Место действия всех этих стихов - столичный Рим (или загородная вилла, как в № 44), реже - родная провинциальная Верона (№ 67). Но однажды поэт с друзьями вырывается из Италии в поездку на Восток - в Вифииию, азиатскую область между Мраморным и Чёрным морем. К нашему удивлению, восточных впечатлений в стихах Катулла мы не видим: о Малой Азии говорится только в грустной элегии над могилой погребённого там Катуллова брата (№ 101) да в маленькой поэме о фригийском религиозном герое Аттисе, которую можно было написать и не выезжая из Рима (№ 63). Зато о возвращении на родину он пишет радостно и живо: «Пора домой, Катулл; разойдёмся по домам, спутники!» (№ 46) «Кораблик мой, по каким только морям ты не нёс меня из Азии в Верону!» (№ 4) «Как счастлив я вернуться на свою виллу на озёрном берегу!» (№ 31).
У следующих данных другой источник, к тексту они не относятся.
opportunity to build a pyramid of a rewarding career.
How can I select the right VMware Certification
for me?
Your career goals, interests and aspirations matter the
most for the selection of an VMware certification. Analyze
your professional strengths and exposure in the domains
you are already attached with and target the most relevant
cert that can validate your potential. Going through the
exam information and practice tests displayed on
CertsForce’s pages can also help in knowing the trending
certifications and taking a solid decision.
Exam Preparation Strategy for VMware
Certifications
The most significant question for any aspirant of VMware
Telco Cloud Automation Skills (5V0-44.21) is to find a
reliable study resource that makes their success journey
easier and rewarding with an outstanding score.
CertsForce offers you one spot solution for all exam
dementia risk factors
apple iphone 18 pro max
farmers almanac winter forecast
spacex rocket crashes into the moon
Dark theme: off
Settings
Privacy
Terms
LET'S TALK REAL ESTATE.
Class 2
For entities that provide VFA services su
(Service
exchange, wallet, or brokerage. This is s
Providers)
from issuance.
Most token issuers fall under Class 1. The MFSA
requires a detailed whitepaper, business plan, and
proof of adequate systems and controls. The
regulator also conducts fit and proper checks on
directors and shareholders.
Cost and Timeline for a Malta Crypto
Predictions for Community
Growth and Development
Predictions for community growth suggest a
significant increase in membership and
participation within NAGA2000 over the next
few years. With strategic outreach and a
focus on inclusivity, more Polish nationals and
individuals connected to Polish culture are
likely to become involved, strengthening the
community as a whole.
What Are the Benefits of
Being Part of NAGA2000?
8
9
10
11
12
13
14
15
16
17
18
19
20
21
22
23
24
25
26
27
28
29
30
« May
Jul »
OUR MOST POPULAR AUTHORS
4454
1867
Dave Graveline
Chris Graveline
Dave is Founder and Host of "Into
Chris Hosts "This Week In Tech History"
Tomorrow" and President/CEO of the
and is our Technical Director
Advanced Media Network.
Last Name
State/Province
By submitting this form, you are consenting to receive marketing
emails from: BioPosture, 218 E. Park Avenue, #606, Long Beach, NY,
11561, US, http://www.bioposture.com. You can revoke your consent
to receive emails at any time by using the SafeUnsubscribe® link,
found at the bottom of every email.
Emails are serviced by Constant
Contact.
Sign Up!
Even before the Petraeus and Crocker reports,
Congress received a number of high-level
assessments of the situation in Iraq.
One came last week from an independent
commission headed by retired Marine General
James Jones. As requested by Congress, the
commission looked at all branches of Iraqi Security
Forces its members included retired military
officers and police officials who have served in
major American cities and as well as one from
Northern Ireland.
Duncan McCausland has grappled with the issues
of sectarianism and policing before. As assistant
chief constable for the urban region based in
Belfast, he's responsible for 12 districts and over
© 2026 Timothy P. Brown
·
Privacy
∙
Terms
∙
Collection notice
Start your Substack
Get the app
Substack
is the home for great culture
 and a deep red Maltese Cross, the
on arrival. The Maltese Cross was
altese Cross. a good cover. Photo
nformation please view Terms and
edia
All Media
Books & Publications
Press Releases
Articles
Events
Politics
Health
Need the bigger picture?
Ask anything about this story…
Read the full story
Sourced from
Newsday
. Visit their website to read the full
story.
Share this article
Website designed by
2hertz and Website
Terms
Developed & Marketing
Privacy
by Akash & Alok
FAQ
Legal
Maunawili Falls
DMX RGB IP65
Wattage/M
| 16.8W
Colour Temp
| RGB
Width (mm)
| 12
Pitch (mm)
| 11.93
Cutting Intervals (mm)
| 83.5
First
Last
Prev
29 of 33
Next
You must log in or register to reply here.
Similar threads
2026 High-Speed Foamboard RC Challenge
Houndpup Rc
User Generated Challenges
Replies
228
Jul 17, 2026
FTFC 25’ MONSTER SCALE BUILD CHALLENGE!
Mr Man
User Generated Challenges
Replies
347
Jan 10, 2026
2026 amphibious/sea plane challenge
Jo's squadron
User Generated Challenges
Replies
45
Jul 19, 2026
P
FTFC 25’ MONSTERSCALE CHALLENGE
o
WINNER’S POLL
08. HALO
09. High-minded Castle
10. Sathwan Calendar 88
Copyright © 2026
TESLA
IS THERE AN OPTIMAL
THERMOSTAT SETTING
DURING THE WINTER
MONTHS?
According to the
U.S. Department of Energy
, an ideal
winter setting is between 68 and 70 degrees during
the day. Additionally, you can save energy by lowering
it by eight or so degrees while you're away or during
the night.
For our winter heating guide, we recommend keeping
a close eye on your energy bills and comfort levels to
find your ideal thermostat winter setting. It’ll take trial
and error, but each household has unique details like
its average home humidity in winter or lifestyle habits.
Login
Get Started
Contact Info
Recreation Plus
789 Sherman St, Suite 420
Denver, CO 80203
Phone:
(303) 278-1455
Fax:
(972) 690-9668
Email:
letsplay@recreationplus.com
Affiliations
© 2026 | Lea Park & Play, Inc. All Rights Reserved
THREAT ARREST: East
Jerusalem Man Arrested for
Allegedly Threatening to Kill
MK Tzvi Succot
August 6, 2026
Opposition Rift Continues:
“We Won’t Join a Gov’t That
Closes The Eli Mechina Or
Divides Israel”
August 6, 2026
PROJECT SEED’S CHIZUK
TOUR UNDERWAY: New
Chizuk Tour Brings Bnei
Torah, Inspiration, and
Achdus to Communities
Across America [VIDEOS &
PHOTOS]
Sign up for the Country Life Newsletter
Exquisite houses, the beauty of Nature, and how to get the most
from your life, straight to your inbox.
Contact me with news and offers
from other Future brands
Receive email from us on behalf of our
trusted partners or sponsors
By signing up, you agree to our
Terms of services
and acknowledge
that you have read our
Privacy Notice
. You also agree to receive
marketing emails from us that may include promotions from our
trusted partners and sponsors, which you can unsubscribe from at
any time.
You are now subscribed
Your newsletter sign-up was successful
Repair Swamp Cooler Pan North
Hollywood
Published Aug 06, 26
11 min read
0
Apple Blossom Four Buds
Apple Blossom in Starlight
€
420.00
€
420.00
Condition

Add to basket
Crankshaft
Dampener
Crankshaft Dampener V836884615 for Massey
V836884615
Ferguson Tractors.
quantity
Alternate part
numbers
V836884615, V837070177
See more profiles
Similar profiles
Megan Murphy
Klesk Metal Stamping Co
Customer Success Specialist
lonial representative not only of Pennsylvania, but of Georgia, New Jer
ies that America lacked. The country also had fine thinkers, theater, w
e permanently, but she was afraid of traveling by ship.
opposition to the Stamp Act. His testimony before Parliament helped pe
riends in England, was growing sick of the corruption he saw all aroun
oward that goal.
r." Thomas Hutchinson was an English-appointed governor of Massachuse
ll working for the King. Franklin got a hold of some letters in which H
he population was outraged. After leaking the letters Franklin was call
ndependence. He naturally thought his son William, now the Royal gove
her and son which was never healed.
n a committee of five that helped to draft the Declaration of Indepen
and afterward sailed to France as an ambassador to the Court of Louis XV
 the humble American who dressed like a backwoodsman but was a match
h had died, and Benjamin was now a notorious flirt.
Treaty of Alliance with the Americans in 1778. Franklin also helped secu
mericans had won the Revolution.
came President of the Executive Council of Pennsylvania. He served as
Но и этот эпизод не обходится без раздражающих неприятностей: Катулл надеялся разжиться в этой поездке, а начальник не дал ему такой возможности (№ 10); и вот, встретясь с такими же искателями удачи, своими друзьями Веранием (ср. № 9) и Фабуллом (ср. № 13), он спрашивает их: больше ли им повезло (№ 28)? или их начальник тоже предпочитал им всяких мерзавцев (№ 47)?
Таков фон поэзии Катулла, таковы его перепады от самой лютой брани (чаще) к захлёбывающемуся восторгу (реже). На этом фоне и вырисовывается во всех своих разветвлениях та лирическая тема, которая позднейшему читателю представляется у Катулла главной - любовь к Лесбии.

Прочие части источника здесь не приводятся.